Kulihat beberapa anak begitu ceria dan berseri-seri berjalan bareng teman-teman mereka sambil bercengkrama, ada juga yang seperti melompat-lompat mengekspresikan kepolosan mereka, menginjakkan kaki pada lantai bebatuan abu-abu, mungkin karena ujian akhir semester akan berakhir besok.
Kupandang pintu gerbang sekolah berwarna merah yang diimpit pagar batu-bata merah terbuka lebar. Seluruh anak-anak yang keluar dari halaman sekolah satu per satu menemui orangtua atau masuk ke mobil jemputan. Salah satu mobil jemputan memang ada di dekat sepeda motorku.
Sampai-sampai aku juga memutar sebuah kilas balik waktu masih SD, aku memang harus naik jemputan karena Ayah memang sibuk bekerja dan Ibu tidak bisa mengemudi mobil. Aku kangen masa-masa saat aku bisa tersenyum lebar seperti anak-anak polos, begitu menyenangkan.
“Kak!” Sena membuyarkan lamunanku dari sebelah kanan.
“Oh!” ucapku terkejut. “Kagetin aja, Sena.”
“Sena ujiannya tinggal besok, Kak.” Aku bisa menatap senyuman lebar Sena begitu dia berkata.
“Iya, Kakak juga ujian terakhir besok.” Aku mulai bangkit dari tempat duduk motorku. “Nah, pulang yuk. Enggak enak kalau lama-lama di sini.”
Aku mulai mengangkat tubuh Sena untuk menaikkan dirinya menuju tempat duduk belakang motor, tepat di belakangku. Agak berat jika kuangkat Sena tinggi-tinggi. Ketika aku menempatkan Sena pada tempat duduk belakang motor, aku tercengang ketika menatap sesuatu.
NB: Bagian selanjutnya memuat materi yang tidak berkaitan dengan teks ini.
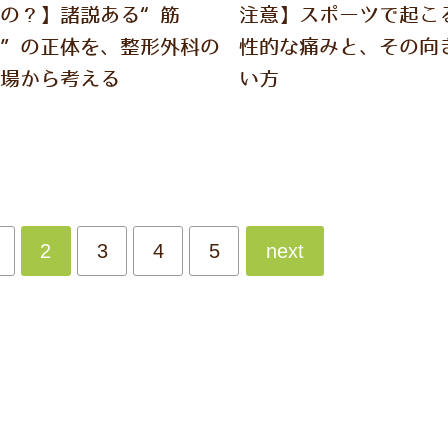
くの？】諸説ある“筋
注意】スポーツで起こ
膜”の正体を、整形外科の
性的な痛みと、その向
立場から考える
い方
2
3
4
5
next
Sesuatu yang sama persis ketika kulihat tadi malam, sebuah warna berbeda dari kulitnya, kulit polosnya, aku tidak begitu tahu apakah warna itu merah kecoklatan atau ungu keabu-abuan. Aku menyadari ada yang salah.
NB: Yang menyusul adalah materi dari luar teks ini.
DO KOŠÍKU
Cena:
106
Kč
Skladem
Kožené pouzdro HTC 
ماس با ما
Aku bertanya, “Sena, Kakak mau tanya. Ini kenapa ya?” Aku menunjuk warna itu pada bagian belakang leher Sena.
“Yang mana, Kak?”
“Yang ini,” Aku menekan bagian warna berbeda pada bagian belakang leher Sena. “Sakit enggak?”
“Oh. Um … waktu itu … Sena kepeleset, Kak. Ibu … lagi ngepel. Sena-nya enggak hati-hati.”
“Gitu. Kalau Ibu lagi ngepel, lain kali jangan lari-lari ya,” aku menasihati sambil mengambil helm biru dari bagian bawah setir motor.
“Iya, Kak,” ucap Sena ketika aku memakaikan helmnya.
“Gitu dong!”
Aku kembali duduk di depan setir motor dan memutar kunci seraya menyalakan mesin. Kudengar suara seperti bebek menandakan mesin telah menyala. Kusuruh juga Sena agar memegangku erat.
“Oh ya, mau makan dulu enggak sebelum pulang?” tawarku.
“Um … terserah.”
“Iya deh. Kita makan dulu ya! Kakak yang bayar!” Aku mulai menginjak pedal gas untuk meluncur dari halaman sekolah Sena meninggalkan trotoar menuju jalan aspal.
***
“Permisi, Kak, pesanannya,” seorang pelayan wanita berseragam kaos hijau bercelemek hijau membawakan pesanan berupa sekeranjang tujuh potong chicken wings, dan dua keranjang berisi nasi putih, serta setoples plastik saus keju cheedar. “Silakan.”
Kami sedang berada di salah satu restoran chicken wings ternama, motif hijau menjadi bagian atas dari dinding depan yang terbuat dari kaca. Dinding di dalamnya terbuat dari batu bata. Warna abu-abu menjadi dominan pada dinding dekat kasir.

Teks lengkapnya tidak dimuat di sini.